INSTRUCTIONS FOR THE TASK » Whenever an image turns up, omit it and return the remaining data exactly.

SUPPLIED ENTRIES »
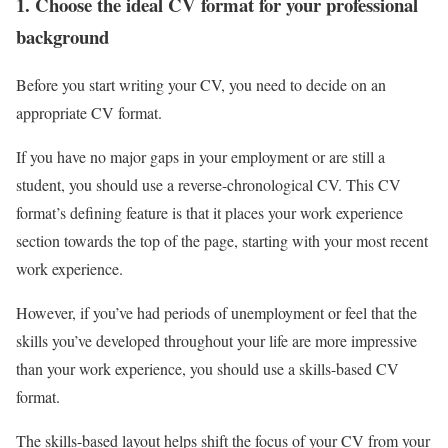
1. Choose the ideal CV format for your professional
background
Before you start writing your CV, you need to decide on an
appropriate CV format.
If you have no major gaps in your employment or are still a
student, you should use a reverse-chronological CV. This CV
format’s defining feature is that it places your work experience
section towards the top of the page, starting with your most recent
work experience.
However, if you’ve had periods of unemployment or feel that the
skills you’ve developed throughout your life are more impressive
than your work experience, you should use a skills-based CV
format.
The skills-based layout helps shift the focus of your CV from your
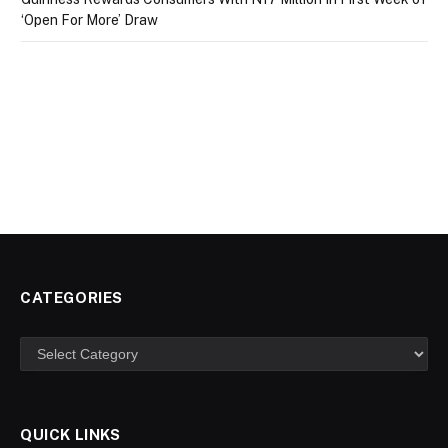
‘Open For More’ Draw
CATEGORIES
Categories
QUICK LINKS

RESULT FOR THIS EXERCISE »
1. Choose the ideal CV format for your professional
background
Before you start writing your CV, you need to decide on an
appropriate CV format.
If you have no major gaps in your employment or are still a
student, you should use a reverse-chronological CV. This CV
format’s defining feature is that it places your work experience
section towards the top of the page, starting with your most recent
work experience.
However, if you’ve had periods of unemployment or feel that the
skills you’ve developed throughout your life are more impressive
than your work experience, you should use a skills-based CV
format.
The skills-based layout helps shift the focus of your CV from your
‘Open For More’ Draw
CATEGORIES
Categories
QUICK LINKS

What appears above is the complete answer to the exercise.